:: Work item ::
Write out the lines below once more, exactly as they appear. Do not include pictures.

[Dataset entries]
>>

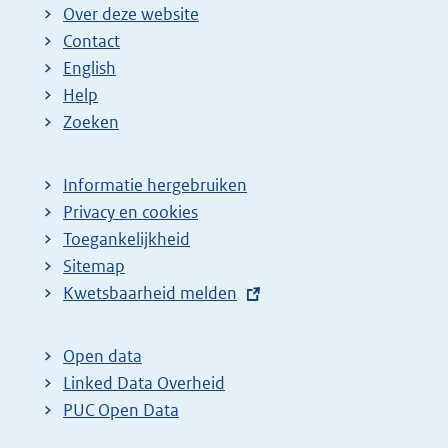
Over deze website
Contact
English
Help
Zoeken
Informatie hergebruiken
Privacy en cookies
Toegankelijkheid
Sitemap
E
Kwetsbaarheid melden
x
t
Open data
e
Linked Data Overheid
r
PUC Open Data
n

<<

:: Response for this exercise ::
Over deze website
Contact
English
Help
Zoeken
Informatie hergebruiken
Privacy en cookies
Toegankelijkheid
Sitemap
E
Kwetsbaarheid melden
x
t
Open data
e
Linked Data Overheid
r
PUC Open Data
n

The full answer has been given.